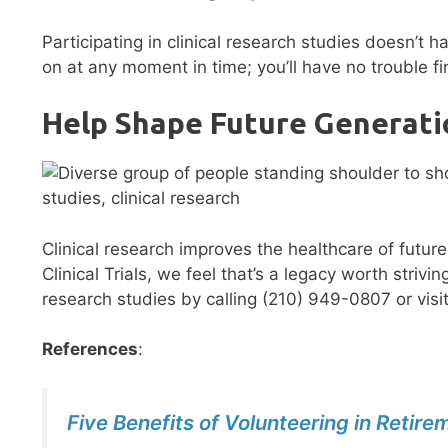
Participating in clinical research studies doesn’t 
on at any moment in time; you’ll have no trouble fi
Help Shape Future Generati
Clinical research improves the healthcare of futur
Clinical Trials, we feel that’s a legacy worth stri
research studies by calling (210) 949-0807 or visi
References
:
Five Benefits of Volunteering in Retire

• _What you need to do_
Line by line, write out the material exactly, leaving the images out.

• _Your solution_
Participating in clinical research studies doesn’t 
on at any moment in time; you’ll have no trouble fi
Help Shape Future Generati
Clinical research improves the healthcare of futur
Clinical Trials, we feel that’s a legacy worth stri
research studies by calling (210) 949-0807 or visi
References
:
Five Benefits of Volunteering in Retire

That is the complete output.